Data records

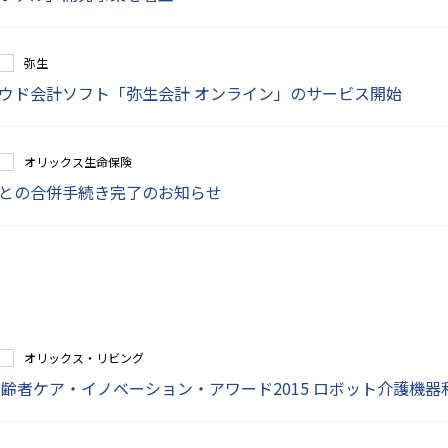
弥生
ウド会計ソフト「弥生会計 オンライン」のサービス開始
オリックス生命保険
との合併手続き完了のお知らせ
オリックス・リビング
高齢者ケア・イノベーション・アワード2015 ロボット介護機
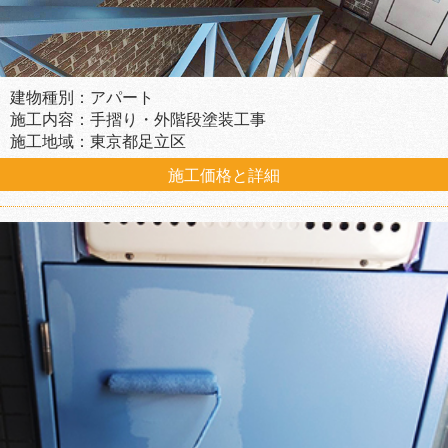
建物種別：アパート
施工内容：手摺り・外階段塗装工事
施工地域：東京都足立区
施工価格と詳細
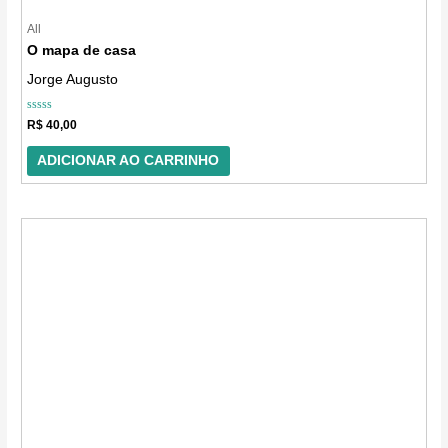
All
O mapa de casa
Jorge Augusto
Avaliação
R$
40,00
0
de
5
ADICIONAR AO CARRINHO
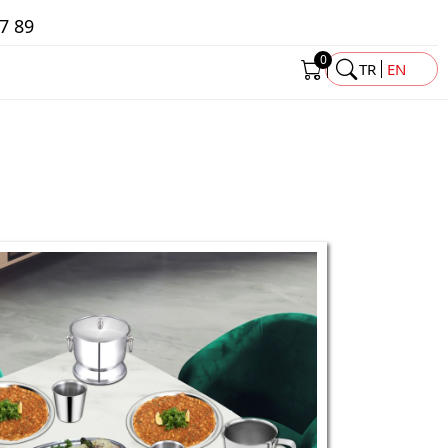
7 89
0
TR
EN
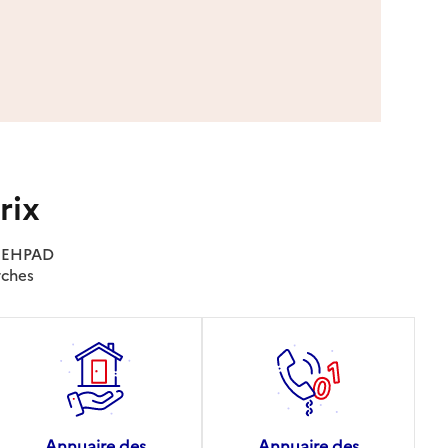
rix
es EHPAD
rches
Annuaire des
Annuaire des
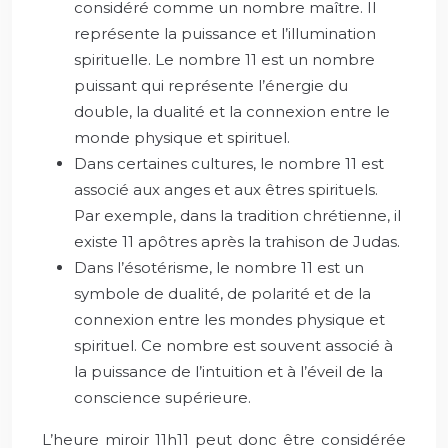
considéré comme un nombre maître. Il
représente la puissance et l’illumination
spirituelle. Le nombre 11 est un nombre
puissant qui représente l’énergie du
double, la dualité et la connexion entre le
monde physique et spirituel.
Dans certaines cultures, le nombre 11 est
associé aux anges et aux êtres spirituels.
Par exemple, dans la tradition chrétienne, il
existe 11 apôtres après la trahison de Judas.
Dans l’ésotérisme, le nombre 11 est un
symbole de dualité, de polarité et de la
connexion entre les mondes physique et
spirituel. Ce nombre est souvent associé à
la puissance de l’intuition et à l’éveil de la
conscience supérieure.
L’heure miroir 11h11 peut donc être considérée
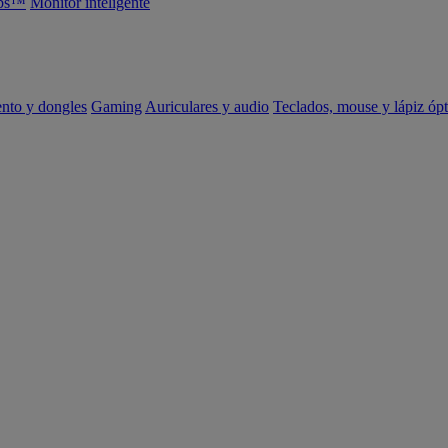
abs™
Monitor inteligente
ento y dongles
Gaming
Auriculares y audio
Teclados, mouse y lápiz ópt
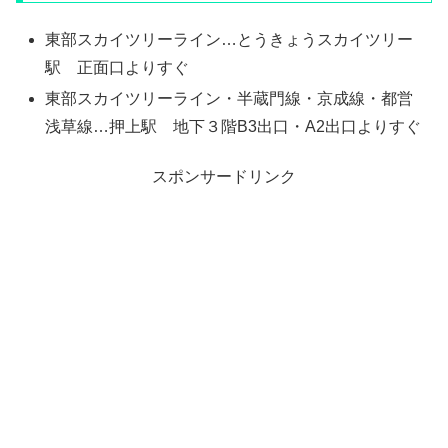
東部スカイツリーライン…とうきょうスカイツリー
駅 正面口よりすぐ
東部スカイツリーライン・半蔵門線・京成線・都営
浅草線…押上駅 地下３階B3出口・A2出口よりすぐ
スポンサードリンク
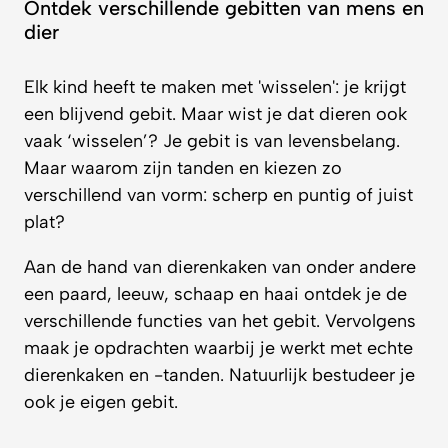
Ontdek verschillende gebitten van mens en
dier
Elk kind heeft te maken met 'wisselen': je krijgt
een blijvend gebit. Maar wist je dat dieren ook
vaak ‘wisselen’? Je gebit is van levensbelang.
Maar waarom zijn tanden en kiezen zo
verschillend van vorm: scherp en puntig of juist
plat?
Aan de hand van dierenkaken van onder andere
een paard, leeuw, schaap en haai ontdek je de
verschillende functies van het gebit. Vervolgens
maak je opdrachten waarbij je werkt met echte
dierenkaken en -tanden. Natuurlijk bestudeer je
ook je eigen gebit.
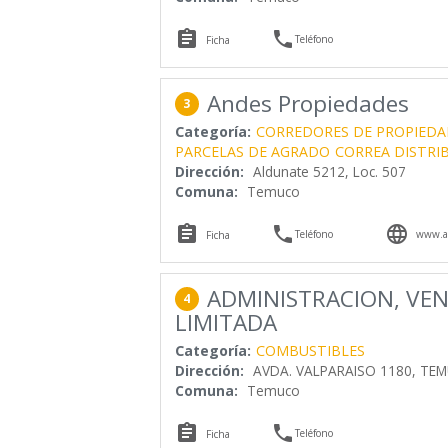


Teléfono
Ficha
Andes Propiedades
3
Categoría:
CORREDORES DE PROPIEDA
PARCELAS DE AGRADO
CORREA DISTRI
Dirección:
Aldunate 5212, Loc. 507
Comuna:
Temuco



Teléfono
www.an
Ficha
ADMINISTRACION, VEN
4
LIMITADA
Categoría:
COMBUSTIBLES
Dirección:
AVDA. VALPARAISO 1180, TE
Comuna:
Temuco


Teléfono
Ficha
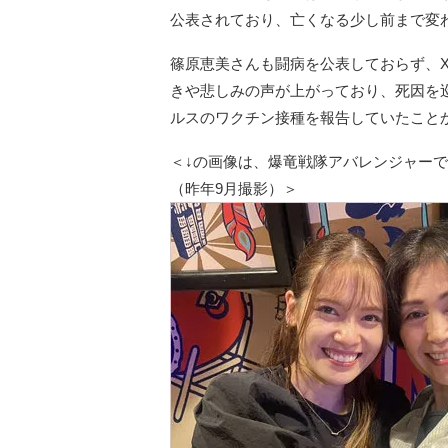
公表されており、亡くなる少し前まで変
篠原恵美さんも闘病を公表しておらず、
きや悲しみの声が上がっており、死因を
ルスのワクチン接種を報告していたこと
＜↓の画像は、爆竜戦隊アバレンジャー
（昨年9月撮影）＞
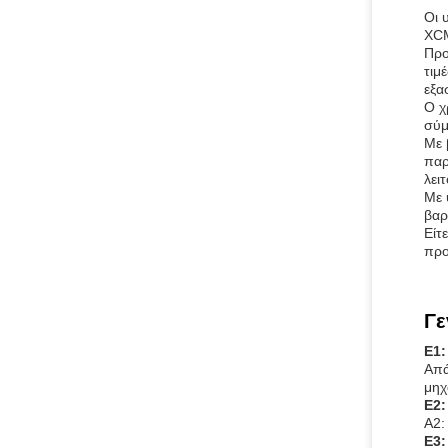
Οι 
XCM
Προ
τιμ
εξα
Ο χ
σύμ
Με 
παρ
λει
Με 
βαρ
Είτ
προ
Γε
Ε1:
Απά
μηχ
Ε2:
Α2:
Ε3:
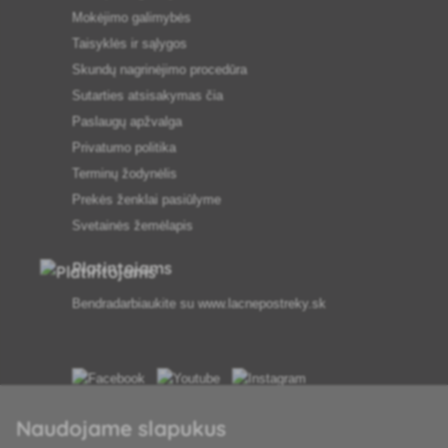
Mokėjimo galimybės
Taisyklės ir sąlygos
Skundų nagrinėjimo procedūra
Sutarties atsisakymas čia
Paslaugų apžvalga
Privatumo politika
Terminų žodynėlis
Prekės ženklai pasiūlyme
Svetainės žemėlapis
Platintojams
Bendradarbiaukite su
www.lacnepostreky.sk
Visada suteiksime jums ekspertų patarimų
Naudojame slapukus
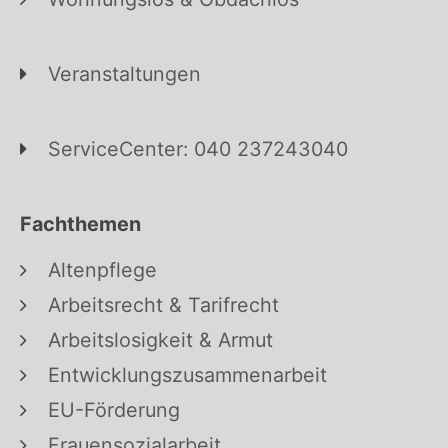
Veranstaltungen
ServiceCenter: 040 237243040
Fachthemen
Altenpflege
Arbeitsrecht & Tarifrecht
Arbeitslosigkeit & Armut
Entwicklungszusammenarbeit
EU-Förderung
Frauensozialarbeit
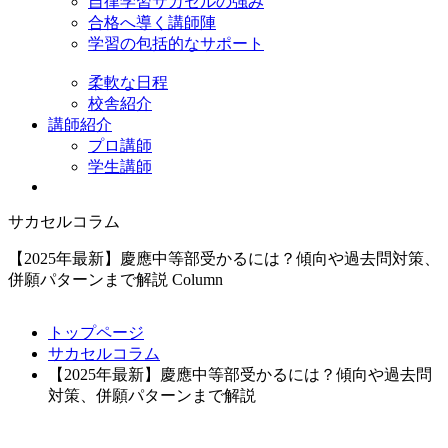
自律学習サカセルの強み
合格へ導く講師陣
学習の包括的なサポート
柔軟な日程
校舎紹介
講師紹介
プロ講師
学生講師
サカセルコラム
【2025年最新】慶應中等部受かるには？傾向や過去問対策、
併願パターンまで解説
Column
トップページ
サカセルコラム
【2025年最新】慶應中等部受かるには？傾向や過去問
対策、併願パターンまで解説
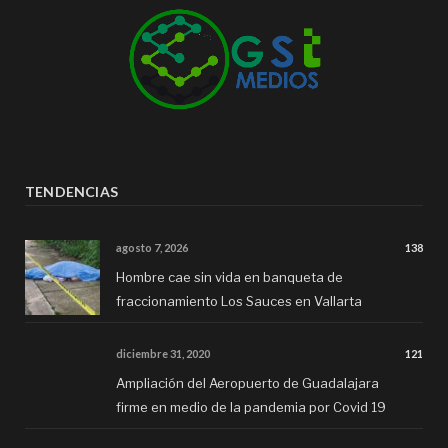
TENDENCIAS
agosto 7, 2026
138
Hombre cae sin vida en banqueta de
fraccionamiento Los Sauces en Vallarta
diciembre 31, 2020
121
Ampliación del Aeropuerto de Guadalajara
firme en medio de la pandemia por Covid 19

_WORK INSTRUCTION_. Take every line above where "wisselen" appears and copy it.

_EXPECTED ANSWER_.
Elk kind heeft te maken met 'wisselen': je krijgt
vaak ‘wisselen’? Je gebit is van levensbelang.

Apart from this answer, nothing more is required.